Table 2 is my own curated list by company. The largest publicly traded companies, Meta, Google and Microsoft, all have different business model approaches to LLMs. Meta is open sourcing with the idea that it benefits from an ecosystem for users. Microsoft seems to be content with an OpenAI partnership and is busy integrating into their product suite. Google has been the intellectual giant and leader in the space, inventing the transformer, but has largely been criticized for not leveraging fully. In the recent I/O, they created some excitement around monetization within their own product suite, although the impact remains to be seen.
|Source Enumerating LLMs||Comments|
|Ecosystems Graphs website||Has a table with dependency graph; comprehensive, but might be too much information.|
|A Survey on ChatGPT and Beyond||Paper. Nice picture showing LLM etymology (reproduced here). Good discussion on practical usage.|
|The Ultimate Battle of Language Models||Includes the model sizes and licensing information, which has useful practical implications.|
|LLaMA-Cult-and-More overview table||FNice for fine tuning information.|
|A Survey of Large Language Models||Comprehensive paper. Good understanding of history, evaluation techniques and available tools.|
|Company||Market Cap / Valuation
(as of May ‘23)
(all text-to-text unless otherwise indicated)
|OpenAI||$30B (Private, est)||GPT series, DALL-E (image), Codex (code)|
|Meta||$630B (Public)||LLAMA, Galactica, ImageBind, DinoV2, SegmentAnything, SpeechFromBrain, iPEER|
|$1.5T (Public)||PaLM, LaMDA, FLAN|
|DeepMind||Subsidiary of Google||Chinchilla, Gopher, Flamingo, AlphaCode|
|HuggingFace||$2B (Private, est)||CodeGen, BLOOM|
|Other||n/a||StableDiffusion (Runway), Midjourney (LeapMotion)|
|Microsoft||$2.4T||Notably, have partnered with OpenAI and have no specific model they have advertised themselves.|
GPT Series Explained
GPT gets special mention given its pervasiveness in mainstream culture.
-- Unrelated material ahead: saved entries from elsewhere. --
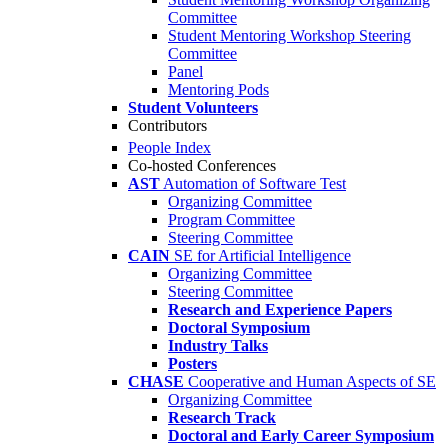
Committee
Student Mentoring Workshop Steering
Committee
Panel
Mentoring Pods
Student Volunteers
Contributors
People Index
Co-hosted Conferences
AST
Automation of Software Test
Organizing Committee
Program Committee
Steering Committee
CAIN
SE for Artificial Intelligence
Organizing Committee
Steering Committee
Research and Experience Papers
Doctoral Symposium
Industry Talks
Posters
CHASE
Cooperative and Human Aspects of SE
Organizing Committee
Research Track
Doctoral and Early Career Symposium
Subjectively, the GPT evolution can be segmented into 3 stages based on a survey paper. Note that while the original Transformer follows an encoder-decoder architecture, the GPT series uses a lightly modified version, which is decoder only. Figure 1 shows how it is mostly Google (which has models in both types) that is still continuing to follow the encoder-decoder, while most research and development is on the encoder-decoder branch.
Phase 1- Early Explorations: After the Transformer in 2017, GPT1 came out in 2018 with 120M parameters, followed by GPT-2 in 2019 with 1.5B parameters.
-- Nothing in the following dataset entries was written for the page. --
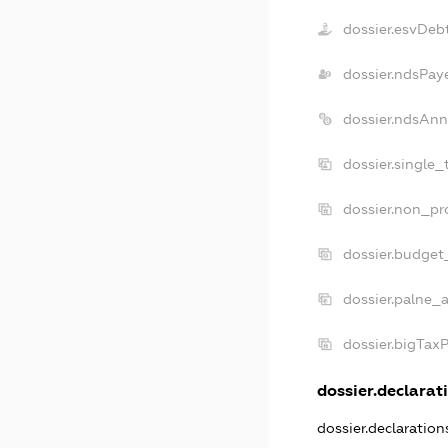
dossier.esvDeb
dossier.ndsPay
dossier.ndsAnn
dossier.single_
dossier.non_pro
dossier.budget
dossier.palne_a
dossier.bigTax
dossier.declarati
dossier.declaratio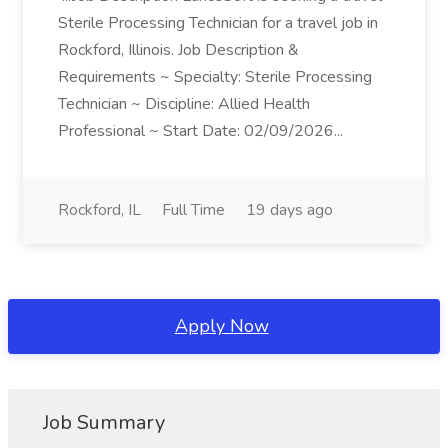
Sterile Processing Technician for a travel job in
Rockford, Illinois. Job Description &
Requirements ~ Specialty: Sterile Processing
Technician ~ Discipline: Allied Health
Professional ~ Start Date: 02/09/2026...
Rockford, IL
Full Time
19 days ago
Apply Now
Job Summary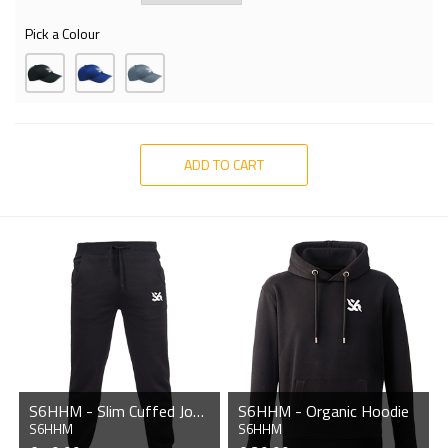
Pick a Colour
ADD TO CART
S6HHM - Slim Cuffed Jogging Bottoms
S6HHM - Organic Hoodie
S6HHM
S6HHM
Phase 2- Capacity Leap: In 2020, OpenAI released GPT-3 with 175B parameters. Emergent abilities was a notable feature where in-context learning (ICL) allowed for zero- and few- shot learning. There are no specific number of parameters required to be an LLM, but somewhere at the 50-100B mark there is a phase shift in model behavior, and is commonly recognized (subjectively) as the threshold. .
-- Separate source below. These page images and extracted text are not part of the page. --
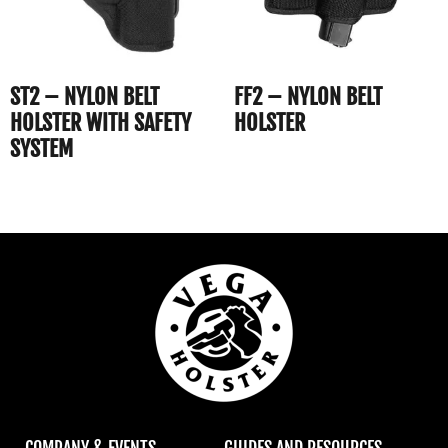
ST2 – NYLON BELT
FF2 – NYLON BELT
HOLSTER WITH SAFETY
HOLSTER
SYSTEM
COMPANY & EVENTS
GUIDES AND RESOURCES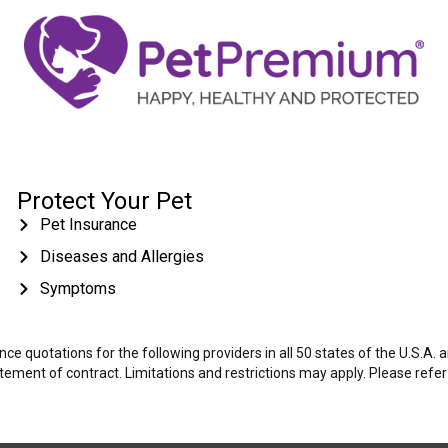
Protect Your Pet
Pet Insurance
Diseases and Allergies
Symptoms
e quotations for the following providers in all 50 states of the U.S.A.
tatement of contract. Limitations and restrictions may apply. Please refe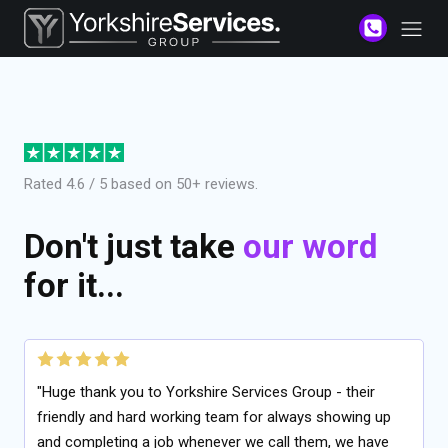
Rated 4.6 / 5 based on 50+ reviews.
Don't just take
our word
for it...
"Huge thank you to Yorkshire Services Group - their
friendly and hard working team for always showing up
and completing a job whenever we call them, we have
Phase 3- Capacity Enhancement: Beyond GPT-3, there were two enhancements. First, training on code, which is believed to increase the chain-of-thought prompting abilities. Second, human alignment, which consists of instruction-tuning and is further enhanced with RLHF (reinforcement learning with human feedback). This led to InstructGPT, GPT-3.5, and ChatGPT in November 2022. Finally, GPT-4 was released in 2023 with (purportedly) a whopping 1T parameters.